Very interesting! You’ve captured a big reason why I do not myself participate much in the EA/​Rationalist community, despite being a SSC addict. Much of the meetups seem to be around conversation, and I grow anxious in conversation-only settings. I want to do, and yes, sometimes that means I do the non-optimal thing, because I simply must express my doing energy somehow. If more meetups had promises of actions (as major as hackathons or as minor as results documentation), I might find myself participating more in the community. Alternatively, I could learn to be comfortable with the lack of action in settings. It would be a useful skill to allow me more time to reflect before taking action. I would like to grow that skill, but at the same time, my orientation towards action is very much a part of me, so I appreciate settings where that orientation can be utilized and beneficial.

https://www.lesswrong.com/posts/gdQnhjstyFpPtRFnr/the-values-to-actions-decision-chain?commentId=KuppBELHQTryRGFTN

I like the model and appreciate that you find some ways to apply it. To me this reads a lot like the foundations of a larger project you might have in mind. Care to share any of your thoughts about what you might do with this information?

Comment

https://www.lesswrong.com/posts/gdQnhjstyFpPtRFnr/the-values-to-actions-decision-chain?commentId=aWqMQryDmE2tsEw25

So, I do find it fascinating to analyse how multi-layered networks of agents interact and how those interactions can be improved to better reach goals together. My impression is also that it’s hard to make progress in (otherwise several simple coordination problems would already have been solved) and I lack expertise in network science, complexity science, multi-agent systems or microeconomics. I haven’t set out a clear direction but I do find your idea of making this into a larger project inspiring.

I’ll probably work on gathering more emperical data over time to overhaul any conclusions I came to in this article and gain a more fine-grained understanding how people interact in the EA community. When I happen to make some creative connections between concepts again, I’ll start writing those up. :-)

I think I’ll also write a case study in the next months that examines one possible implication of this model (e.g. local group engagement) in a more detailed, balanced way (for the strategic implications I wrote about in this post, I leant towards being concise and activating people to think about them instead of examining a bunch of separate data sources dispassionately).

Comment

Awesome!
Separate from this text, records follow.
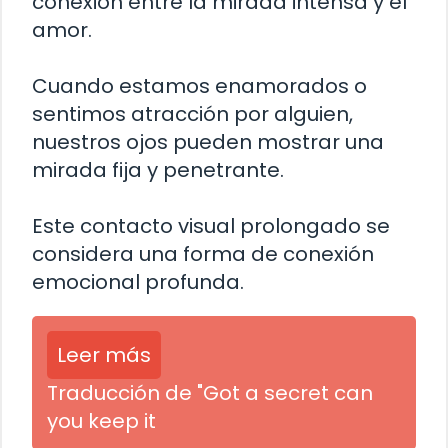
conexión entre la mirada intensa y el
amor.
Cuando estamos enamorados o
sentimos atracción por alguien,
nuestros ojos pueden mostrar una
mirada fija y penetrante.
Este contacto visual prolongado se
considera una forma de conexión
emocional profunda.
Leer más
Traducción de "Got a secret can
you keep it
Part of what makes me ask is that this reminds me a lot of how I got moving on work I care about myself: I came up with a complex model to explain complex phenomena and then from there explored ideas that eventually lead me to having a unique perspective to bring to the AI alignment discussion. I didn’t know that was going to happen at the time, and I like you’re thoughts on future work since they were much like mine.

Looking forward to seeing where your thinking leads you!

Comment

Ah, I have the first diagram in your article as one of my desktop backgrounds. :-) It was a fascinating demonstration of how experiences can be built up into more complex frameworks (even though I feel I only half-understand it). It was one of several articles that inspired and moulded my thinking in this post. I’d value having a half-an-hour Skype chat with you some time. If you’re up for it, feel free to schedule one here.

https://www.lesswrong.com/posts/gdQnhjstyFpPtRFnr/the-values-to-actions-decision-chain?commentId=ryMmD7HS4hGaDNvY7

Thanks for mentioning this!

Let me think about your question for a while. Will come back on it later.